# Langchain Quickstart

In this quickstart you will create a simple LLM Chain and learn how to log it and get feedback on an LLM response.

[![Open In Colab](https://colab.research.google.com/assets/colab-badge.svg)](https://colab.research.google.com/github/truera/trulens/blob/main/trulens_eval/examples/frameworks/langchain/langchain_quickstart.ipynb)

## Setup
### Add API keys
For this quickstart you will need Open AI and Huggingface keys

In [1]:
import os
os.environ["OPENAI_API_KEY"] = "..."
os.environ["HUGGINGFACE_API_KEY"] = "..."

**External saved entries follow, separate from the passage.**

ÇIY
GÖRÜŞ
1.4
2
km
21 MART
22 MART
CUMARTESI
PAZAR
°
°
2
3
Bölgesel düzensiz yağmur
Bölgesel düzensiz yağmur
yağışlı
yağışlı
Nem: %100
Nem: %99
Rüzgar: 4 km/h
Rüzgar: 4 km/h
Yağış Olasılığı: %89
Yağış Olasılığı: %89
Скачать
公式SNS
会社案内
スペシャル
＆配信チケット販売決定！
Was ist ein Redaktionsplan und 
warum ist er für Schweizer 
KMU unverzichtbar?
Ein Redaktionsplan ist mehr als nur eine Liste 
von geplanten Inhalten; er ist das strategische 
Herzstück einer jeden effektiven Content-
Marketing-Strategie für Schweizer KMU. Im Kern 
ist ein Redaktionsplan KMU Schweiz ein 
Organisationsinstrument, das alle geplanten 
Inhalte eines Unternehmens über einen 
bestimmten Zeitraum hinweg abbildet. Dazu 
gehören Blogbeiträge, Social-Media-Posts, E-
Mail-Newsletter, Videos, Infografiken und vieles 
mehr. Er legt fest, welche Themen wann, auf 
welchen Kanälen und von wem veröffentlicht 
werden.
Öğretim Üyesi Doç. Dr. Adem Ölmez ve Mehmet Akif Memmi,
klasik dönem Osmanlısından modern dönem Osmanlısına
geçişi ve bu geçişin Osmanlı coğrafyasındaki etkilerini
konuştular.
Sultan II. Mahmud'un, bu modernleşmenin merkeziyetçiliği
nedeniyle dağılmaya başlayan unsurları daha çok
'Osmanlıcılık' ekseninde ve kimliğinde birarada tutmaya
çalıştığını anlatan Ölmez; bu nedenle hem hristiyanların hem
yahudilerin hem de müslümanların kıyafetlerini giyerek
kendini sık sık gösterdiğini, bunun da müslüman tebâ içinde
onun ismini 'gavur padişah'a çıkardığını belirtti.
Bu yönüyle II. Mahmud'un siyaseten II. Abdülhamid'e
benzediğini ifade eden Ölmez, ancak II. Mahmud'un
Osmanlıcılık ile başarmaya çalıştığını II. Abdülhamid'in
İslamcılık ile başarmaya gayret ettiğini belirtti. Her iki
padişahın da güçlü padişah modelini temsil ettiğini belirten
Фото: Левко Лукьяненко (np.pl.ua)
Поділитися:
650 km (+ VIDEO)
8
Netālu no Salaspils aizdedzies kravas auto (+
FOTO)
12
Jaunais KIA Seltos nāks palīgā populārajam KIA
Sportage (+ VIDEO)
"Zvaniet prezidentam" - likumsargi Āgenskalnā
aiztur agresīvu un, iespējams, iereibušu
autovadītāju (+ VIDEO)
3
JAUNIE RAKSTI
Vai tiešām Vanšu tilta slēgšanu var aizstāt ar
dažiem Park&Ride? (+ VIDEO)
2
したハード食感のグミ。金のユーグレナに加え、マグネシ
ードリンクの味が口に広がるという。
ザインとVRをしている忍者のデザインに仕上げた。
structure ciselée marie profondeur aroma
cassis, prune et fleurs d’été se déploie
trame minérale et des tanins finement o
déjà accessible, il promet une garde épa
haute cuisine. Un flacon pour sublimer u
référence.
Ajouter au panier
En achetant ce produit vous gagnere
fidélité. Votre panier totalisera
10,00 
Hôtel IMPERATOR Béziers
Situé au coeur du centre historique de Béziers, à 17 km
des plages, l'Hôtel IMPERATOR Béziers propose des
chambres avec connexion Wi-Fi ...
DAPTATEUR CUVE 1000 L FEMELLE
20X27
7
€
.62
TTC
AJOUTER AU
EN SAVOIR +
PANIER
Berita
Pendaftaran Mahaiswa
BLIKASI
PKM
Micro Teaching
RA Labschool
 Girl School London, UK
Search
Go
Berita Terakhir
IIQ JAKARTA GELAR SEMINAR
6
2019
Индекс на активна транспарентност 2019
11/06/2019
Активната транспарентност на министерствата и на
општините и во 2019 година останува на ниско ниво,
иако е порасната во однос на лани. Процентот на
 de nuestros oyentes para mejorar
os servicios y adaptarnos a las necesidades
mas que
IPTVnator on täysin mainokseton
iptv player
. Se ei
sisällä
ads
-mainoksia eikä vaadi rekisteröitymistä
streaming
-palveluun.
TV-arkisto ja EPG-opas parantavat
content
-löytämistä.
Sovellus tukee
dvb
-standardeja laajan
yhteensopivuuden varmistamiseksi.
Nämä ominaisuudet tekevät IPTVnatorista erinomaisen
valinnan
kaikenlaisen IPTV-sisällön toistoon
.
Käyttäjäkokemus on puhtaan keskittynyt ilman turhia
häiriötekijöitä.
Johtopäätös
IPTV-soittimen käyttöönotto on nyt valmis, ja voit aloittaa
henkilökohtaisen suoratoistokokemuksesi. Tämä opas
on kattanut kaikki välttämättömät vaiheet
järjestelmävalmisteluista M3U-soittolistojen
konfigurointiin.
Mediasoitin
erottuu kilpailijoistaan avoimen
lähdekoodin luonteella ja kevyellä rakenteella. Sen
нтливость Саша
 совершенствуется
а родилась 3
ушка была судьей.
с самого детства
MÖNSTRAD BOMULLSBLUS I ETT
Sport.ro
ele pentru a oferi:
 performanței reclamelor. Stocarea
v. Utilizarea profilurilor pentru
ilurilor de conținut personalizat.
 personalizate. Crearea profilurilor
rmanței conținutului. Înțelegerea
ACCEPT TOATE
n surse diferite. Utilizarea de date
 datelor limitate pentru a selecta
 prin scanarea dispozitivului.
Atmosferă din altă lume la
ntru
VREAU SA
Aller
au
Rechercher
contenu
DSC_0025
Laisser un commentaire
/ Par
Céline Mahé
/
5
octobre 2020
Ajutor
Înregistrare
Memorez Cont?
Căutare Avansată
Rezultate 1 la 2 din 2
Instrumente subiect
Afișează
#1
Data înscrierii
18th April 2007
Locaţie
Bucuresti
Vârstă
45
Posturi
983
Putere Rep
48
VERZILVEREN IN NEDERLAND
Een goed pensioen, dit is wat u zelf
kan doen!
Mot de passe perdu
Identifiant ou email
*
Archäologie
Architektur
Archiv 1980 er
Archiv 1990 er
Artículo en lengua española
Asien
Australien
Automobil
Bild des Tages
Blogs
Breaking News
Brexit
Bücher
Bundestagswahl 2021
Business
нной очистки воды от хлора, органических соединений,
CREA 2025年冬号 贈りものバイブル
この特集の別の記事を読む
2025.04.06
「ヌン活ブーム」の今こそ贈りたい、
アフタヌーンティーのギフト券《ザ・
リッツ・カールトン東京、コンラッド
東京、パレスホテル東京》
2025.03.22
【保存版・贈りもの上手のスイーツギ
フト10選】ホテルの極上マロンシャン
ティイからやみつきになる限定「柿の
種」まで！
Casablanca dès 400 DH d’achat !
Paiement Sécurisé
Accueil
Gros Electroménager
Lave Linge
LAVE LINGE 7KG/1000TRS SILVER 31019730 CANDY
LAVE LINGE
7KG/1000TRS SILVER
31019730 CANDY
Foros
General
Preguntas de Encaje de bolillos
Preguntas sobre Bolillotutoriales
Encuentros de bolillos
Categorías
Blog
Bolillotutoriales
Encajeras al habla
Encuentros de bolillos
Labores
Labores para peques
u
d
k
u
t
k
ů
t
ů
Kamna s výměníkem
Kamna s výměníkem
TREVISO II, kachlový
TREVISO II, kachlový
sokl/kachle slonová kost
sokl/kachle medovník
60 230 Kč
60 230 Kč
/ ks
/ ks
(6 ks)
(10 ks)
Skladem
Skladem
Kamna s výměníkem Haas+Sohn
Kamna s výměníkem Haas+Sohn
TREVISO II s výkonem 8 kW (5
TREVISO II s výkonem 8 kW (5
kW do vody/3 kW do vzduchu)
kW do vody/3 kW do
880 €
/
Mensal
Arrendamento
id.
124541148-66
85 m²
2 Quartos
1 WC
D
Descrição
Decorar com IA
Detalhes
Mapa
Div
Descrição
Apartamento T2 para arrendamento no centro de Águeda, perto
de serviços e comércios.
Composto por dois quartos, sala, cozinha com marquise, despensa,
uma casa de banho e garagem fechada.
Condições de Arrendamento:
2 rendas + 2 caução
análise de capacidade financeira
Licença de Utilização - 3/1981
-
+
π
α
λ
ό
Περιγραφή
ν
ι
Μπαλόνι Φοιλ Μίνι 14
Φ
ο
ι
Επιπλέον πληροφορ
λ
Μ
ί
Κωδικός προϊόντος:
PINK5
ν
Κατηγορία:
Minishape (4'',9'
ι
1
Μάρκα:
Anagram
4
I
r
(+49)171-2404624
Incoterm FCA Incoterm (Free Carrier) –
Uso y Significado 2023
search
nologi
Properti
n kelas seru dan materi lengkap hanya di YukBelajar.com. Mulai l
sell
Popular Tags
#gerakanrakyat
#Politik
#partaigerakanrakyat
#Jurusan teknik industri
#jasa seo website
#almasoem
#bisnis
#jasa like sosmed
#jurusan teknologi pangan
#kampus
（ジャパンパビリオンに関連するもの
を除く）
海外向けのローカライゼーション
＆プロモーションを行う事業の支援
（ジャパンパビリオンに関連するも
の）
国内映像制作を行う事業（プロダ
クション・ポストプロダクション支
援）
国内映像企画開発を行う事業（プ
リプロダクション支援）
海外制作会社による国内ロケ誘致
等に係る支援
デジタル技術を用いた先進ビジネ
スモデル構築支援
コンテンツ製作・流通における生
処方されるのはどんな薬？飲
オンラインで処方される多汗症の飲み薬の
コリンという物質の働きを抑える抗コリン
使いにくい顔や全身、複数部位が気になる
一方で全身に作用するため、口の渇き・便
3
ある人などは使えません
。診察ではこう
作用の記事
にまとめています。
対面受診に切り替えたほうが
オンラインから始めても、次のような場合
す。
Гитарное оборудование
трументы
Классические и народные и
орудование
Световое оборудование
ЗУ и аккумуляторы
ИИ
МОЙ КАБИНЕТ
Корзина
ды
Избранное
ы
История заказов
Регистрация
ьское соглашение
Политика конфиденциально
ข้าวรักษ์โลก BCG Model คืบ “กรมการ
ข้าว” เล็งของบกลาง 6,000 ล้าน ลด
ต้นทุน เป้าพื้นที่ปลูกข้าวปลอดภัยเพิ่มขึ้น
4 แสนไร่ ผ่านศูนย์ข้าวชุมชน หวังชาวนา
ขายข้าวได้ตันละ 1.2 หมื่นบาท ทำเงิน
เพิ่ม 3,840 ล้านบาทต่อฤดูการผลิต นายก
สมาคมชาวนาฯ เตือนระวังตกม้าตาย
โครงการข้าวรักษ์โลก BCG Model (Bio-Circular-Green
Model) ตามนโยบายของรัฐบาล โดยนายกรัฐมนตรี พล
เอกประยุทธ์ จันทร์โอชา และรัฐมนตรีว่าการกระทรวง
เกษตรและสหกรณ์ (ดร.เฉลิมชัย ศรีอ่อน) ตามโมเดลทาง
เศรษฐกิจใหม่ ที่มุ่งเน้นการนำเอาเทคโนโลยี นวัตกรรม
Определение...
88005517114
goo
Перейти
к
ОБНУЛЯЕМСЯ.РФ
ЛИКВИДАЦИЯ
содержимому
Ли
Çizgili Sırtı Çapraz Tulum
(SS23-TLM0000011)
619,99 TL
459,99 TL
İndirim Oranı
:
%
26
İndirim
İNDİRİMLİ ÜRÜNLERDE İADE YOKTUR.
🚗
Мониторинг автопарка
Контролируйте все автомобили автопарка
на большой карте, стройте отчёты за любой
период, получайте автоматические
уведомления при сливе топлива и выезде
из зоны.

### Import from LangChain and TruLens

In [2]:
from IPython.display import JSON

# Imports main tools:
from trulens_eval import TruChain, Feedback, Huggingface, Tru, OpenAI as fOpenAI, Select
tru = Tru()

# Imports from langchain to build app. You may need to install langchain first
# with the following:
# ! pip install langchain>=0.0.170
from langchain.chains import LLMChain
from langchain.llms import OpenAI
from langchain.prompts.chat import ChatPromptTemplate, PromptTemplate
from langchain.prompts.chat import HumanMessagePromptTemplate
from langchain.memory import ConversationBufferMemory

🦑 Tru initialized with db url sqlite:///default.sqlite .


### Create Simple LLM Application

This example uses a LangChain framework and OpenAI LLM

In [4]:
template = """You a friendly AI assistant having a conversation with a human. You love to go on irrelevant tangents.

{chat_history}
Human: {human_input}
Chatbot:"""

prompt = PromptTemplate(
    input_variables=["chat_history", "human_input"], template=template
)
memory = ConversationBufferMemory(memory_key="chat_history")

llm = OpenAI()
llm_chain = LLMChain(
    llm=llm,
    prompt=prompt,
    verbose=True,
    memory=memory,
)

### Send your first request

In [5]:
# tell me a story about max and his dog and their trip to target in Japanese
prompt_input = "Discuss the parallels between the works of Shakespeare and the evolution of modern pop culture, taking into account the ways in which archetypal characters and narrative structures continue to shape our understanding of human nature and storytelling."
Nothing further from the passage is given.